One vendor will call its devices 16-bit MCUs while another vendor making compatible devices classifies them as 32-bitters.

The international industry organizations aren’t any better. World Semiconductor Trade Statistics (WSTS) classifies 8/16/32-bit processors by internal bus width, while other groups classify them by external bus width. WSTS also makes a distinction between chips with internal memory and those without. They’re counted in two entirely different buckets. Okay… does cache memory count? How about microcode in ROM? Encryption keys – do those relegate my chip to the MCU bucket or not? What if some members of an MCU product line come with internal ROM and RAM but sister chips don’t? They’re often counted separately, thwarting any attempt to count noses in that MCU family.

The commercial market-research companies, like VLSI Research, IC Insights, IHS Markit, PricewaterhouseCoopers, Semicast, and many others all have their own internal rules about what to count and how. But naturally, everyone’s criteria are different. That’s why you can never get two market-research firms to agree on (a) how big the market is, (b) what any vendor’s market share is, and (c) what time of day it is.

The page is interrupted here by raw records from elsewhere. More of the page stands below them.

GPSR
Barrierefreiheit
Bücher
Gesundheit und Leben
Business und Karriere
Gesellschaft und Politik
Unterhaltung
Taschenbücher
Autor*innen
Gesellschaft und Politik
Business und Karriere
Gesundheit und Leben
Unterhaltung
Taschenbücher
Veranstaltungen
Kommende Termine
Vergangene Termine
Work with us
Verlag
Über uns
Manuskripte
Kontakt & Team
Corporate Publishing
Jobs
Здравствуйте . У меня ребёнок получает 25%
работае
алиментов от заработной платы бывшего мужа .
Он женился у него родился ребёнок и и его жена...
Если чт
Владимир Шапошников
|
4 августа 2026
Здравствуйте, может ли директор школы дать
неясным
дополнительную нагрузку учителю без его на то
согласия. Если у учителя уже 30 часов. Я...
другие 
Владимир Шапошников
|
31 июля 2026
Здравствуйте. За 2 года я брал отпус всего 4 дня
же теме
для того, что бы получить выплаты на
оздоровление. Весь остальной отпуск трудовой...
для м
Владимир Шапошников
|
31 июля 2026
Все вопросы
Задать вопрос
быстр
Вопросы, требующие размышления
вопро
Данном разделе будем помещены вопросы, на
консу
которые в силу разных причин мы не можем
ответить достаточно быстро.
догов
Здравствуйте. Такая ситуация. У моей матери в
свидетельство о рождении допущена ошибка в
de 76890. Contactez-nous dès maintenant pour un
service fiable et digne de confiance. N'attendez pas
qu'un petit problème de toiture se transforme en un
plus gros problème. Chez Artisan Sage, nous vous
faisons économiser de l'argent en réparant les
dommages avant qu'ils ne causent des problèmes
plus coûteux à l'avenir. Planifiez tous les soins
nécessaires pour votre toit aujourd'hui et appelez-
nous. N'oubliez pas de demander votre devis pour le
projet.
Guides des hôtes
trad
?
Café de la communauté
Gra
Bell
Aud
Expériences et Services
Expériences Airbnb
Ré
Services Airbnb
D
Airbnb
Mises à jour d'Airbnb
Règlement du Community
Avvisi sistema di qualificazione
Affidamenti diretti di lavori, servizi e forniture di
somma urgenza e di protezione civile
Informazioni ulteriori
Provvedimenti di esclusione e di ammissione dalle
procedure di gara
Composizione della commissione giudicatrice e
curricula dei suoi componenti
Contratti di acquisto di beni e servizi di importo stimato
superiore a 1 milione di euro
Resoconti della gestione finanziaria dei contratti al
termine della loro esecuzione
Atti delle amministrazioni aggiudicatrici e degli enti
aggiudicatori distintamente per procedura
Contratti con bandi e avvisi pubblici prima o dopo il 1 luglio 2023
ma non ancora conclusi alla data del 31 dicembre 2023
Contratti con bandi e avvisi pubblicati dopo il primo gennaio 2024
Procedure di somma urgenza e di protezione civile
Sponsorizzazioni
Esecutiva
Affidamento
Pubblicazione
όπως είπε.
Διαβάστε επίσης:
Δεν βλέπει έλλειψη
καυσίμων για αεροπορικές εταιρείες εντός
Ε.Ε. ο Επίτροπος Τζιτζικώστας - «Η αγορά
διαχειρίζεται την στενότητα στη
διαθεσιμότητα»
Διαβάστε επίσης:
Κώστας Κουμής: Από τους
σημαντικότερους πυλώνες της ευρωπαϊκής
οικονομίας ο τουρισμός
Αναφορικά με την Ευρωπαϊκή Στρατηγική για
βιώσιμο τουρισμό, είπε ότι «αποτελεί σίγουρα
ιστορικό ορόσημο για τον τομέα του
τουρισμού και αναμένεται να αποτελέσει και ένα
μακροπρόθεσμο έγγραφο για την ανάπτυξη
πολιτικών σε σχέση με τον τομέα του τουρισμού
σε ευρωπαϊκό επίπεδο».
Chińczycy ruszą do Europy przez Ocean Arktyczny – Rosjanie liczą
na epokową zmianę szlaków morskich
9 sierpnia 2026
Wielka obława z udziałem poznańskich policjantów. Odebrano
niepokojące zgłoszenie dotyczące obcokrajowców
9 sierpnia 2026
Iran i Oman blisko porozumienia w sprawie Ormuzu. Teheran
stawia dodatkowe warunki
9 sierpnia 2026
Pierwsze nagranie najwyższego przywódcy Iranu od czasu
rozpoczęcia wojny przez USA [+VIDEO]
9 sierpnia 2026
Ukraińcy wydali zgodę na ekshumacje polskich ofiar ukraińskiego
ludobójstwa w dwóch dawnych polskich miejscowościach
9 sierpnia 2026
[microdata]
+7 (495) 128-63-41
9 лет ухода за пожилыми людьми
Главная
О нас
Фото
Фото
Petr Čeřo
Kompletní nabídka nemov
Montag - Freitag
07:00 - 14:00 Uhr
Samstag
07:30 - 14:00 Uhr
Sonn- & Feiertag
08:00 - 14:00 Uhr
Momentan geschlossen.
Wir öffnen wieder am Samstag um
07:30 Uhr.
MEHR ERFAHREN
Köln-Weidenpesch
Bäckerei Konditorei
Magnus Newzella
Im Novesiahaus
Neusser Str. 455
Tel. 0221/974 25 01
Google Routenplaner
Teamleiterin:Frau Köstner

It’s almost like they’re deliberately incompatible with each other. That inconsistency – whether intentional or not – must be good for business. If you can’t compare your numbers to anyone else’s numbers, who’s to say you’re incorrect? “Congratulations, Mr. Client, we’ve determined that you have 95% market share for 17-bit steam whistle controllers with internal memory sizes over 45KB. That’ll be $12,000 for the research and incidentals, please.” You can proudly post the independent, third-party statistics in your next PowerPoint presentation and nobody can prove you wrong.

I’ve long maintained that Intel – the world’s biggest and best-known chip company by a wide margin – produces less than 5% of the world’s processor chips. Can I prove it? Nope, but the observable statistics do seem to back me up.

For starters, we can look at the number of PCs sold over any given time span. Those numbers are easy to find. We can further assume that 90% (at least) of those PCs use Intel processors, as opposed to AMD or (in rare cases) a third party. Add in Intel’s high-end server chips, which are a bit tougher to count but still fairly easy to bracket. Finally, don’t forget Intel’s various embedded processors, although the company’s financial statements make it clear that they contribute only a small portion to the corporate output.

Now compare Intel’s total to the number of cell phones, video games, TVs, tablets, and innumerable other gadgets sold in the same time period, almost none of which have x86 processors inside. Add in automobiles, aircraft, industrial systems, IoT devices of every description, PC peripherals, musical greeting cards, toys with batteries, wearable gadgets, internet-connected running shoes, and so forth. That’s a lot of microprocessors and microcontrollers. Before long, you wind up with totals that are orders of magnitude larger than Intel’s entire annual production. Thus, Intel accounts for less than 5% of the world’s processor chips, and probably a lot less than that.

I’m happy to prove it if you want me to. Just make out a check for $12,000 plus travel expenses, lodging, cleanup, legal fees, toner ink, and gratuitous gratuities. And don’t look too closely at the receipts.